The task :: In the data below, find every line with the string "course" and pull it out.

========================================================================

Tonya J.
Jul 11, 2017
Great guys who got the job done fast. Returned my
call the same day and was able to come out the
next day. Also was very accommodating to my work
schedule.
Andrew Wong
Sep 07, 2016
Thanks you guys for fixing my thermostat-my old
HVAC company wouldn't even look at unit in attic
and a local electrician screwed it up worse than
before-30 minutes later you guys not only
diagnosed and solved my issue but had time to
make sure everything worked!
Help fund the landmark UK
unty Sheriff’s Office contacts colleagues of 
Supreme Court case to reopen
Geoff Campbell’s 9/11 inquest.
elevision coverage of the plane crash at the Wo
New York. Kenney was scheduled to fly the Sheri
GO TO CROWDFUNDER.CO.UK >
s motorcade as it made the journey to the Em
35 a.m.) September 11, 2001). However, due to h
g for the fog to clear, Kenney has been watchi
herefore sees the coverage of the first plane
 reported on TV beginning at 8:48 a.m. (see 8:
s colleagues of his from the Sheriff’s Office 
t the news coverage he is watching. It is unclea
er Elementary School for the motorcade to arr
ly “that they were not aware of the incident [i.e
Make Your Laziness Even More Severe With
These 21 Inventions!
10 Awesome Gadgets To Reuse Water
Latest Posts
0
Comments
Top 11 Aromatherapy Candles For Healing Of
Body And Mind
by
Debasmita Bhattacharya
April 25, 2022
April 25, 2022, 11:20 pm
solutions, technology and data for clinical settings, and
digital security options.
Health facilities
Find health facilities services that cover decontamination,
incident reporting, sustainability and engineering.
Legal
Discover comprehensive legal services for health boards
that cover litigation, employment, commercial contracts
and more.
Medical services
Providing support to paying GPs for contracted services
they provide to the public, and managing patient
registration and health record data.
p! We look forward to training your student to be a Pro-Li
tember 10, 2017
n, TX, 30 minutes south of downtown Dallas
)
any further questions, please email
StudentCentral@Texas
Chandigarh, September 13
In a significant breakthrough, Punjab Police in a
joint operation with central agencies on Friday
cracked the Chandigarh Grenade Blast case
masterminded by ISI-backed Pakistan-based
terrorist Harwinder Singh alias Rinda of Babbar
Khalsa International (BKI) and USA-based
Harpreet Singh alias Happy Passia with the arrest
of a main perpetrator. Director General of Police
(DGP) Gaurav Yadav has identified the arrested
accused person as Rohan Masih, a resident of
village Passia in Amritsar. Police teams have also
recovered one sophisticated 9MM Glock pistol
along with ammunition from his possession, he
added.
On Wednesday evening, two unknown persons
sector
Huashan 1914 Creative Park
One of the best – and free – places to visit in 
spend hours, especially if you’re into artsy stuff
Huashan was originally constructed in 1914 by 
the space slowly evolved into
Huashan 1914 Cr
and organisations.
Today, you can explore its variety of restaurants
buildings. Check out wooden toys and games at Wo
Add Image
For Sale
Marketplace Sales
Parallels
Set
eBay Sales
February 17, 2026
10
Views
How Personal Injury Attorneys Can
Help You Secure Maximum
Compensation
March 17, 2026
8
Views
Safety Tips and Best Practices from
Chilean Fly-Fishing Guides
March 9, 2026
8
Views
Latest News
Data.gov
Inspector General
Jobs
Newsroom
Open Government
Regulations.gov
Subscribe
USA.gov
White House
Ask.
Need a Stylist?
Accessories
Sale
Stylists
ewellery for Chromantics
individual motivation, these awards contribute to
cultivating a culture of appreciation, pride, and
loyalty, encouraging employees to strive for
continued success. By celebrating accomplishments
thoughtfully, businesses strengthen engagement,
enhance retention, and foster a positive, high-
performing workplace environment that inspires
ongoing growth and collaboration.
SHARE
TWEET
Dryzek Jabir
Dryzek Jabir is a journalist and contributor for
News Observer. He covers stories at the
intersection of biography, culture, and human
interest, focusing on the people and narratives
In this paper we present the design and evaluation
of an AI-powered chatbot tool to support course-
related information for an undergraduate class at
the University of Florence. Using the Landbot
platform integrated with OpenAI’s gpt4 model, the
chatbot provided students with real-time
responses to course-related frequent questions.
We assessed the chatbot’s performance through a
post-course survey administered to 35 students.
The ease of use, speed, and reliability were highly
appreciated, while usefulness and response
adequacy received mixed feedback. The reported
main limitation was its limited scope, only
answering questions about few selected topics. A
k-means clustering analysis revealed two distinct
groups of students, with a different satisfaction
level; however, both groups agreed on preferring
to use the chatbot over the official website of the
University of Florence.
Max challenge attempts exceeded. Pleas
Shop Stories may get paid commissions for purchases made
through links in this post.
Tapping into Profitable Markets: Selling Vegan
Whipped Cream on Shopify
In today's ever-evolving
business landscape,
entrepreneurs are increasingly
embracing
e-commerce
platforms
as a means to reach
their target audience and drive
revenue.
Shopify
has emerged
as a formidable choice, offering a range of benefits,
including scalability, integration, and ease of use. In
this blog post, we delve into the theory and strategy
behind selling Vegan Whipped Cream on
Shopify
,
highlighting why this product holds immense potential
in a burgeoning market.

========================================================================

Result for this exercise ::
of an AI-powered chatbot tool to support course-
responses to course-related frequent questions.
post-course survey administered to 35 students.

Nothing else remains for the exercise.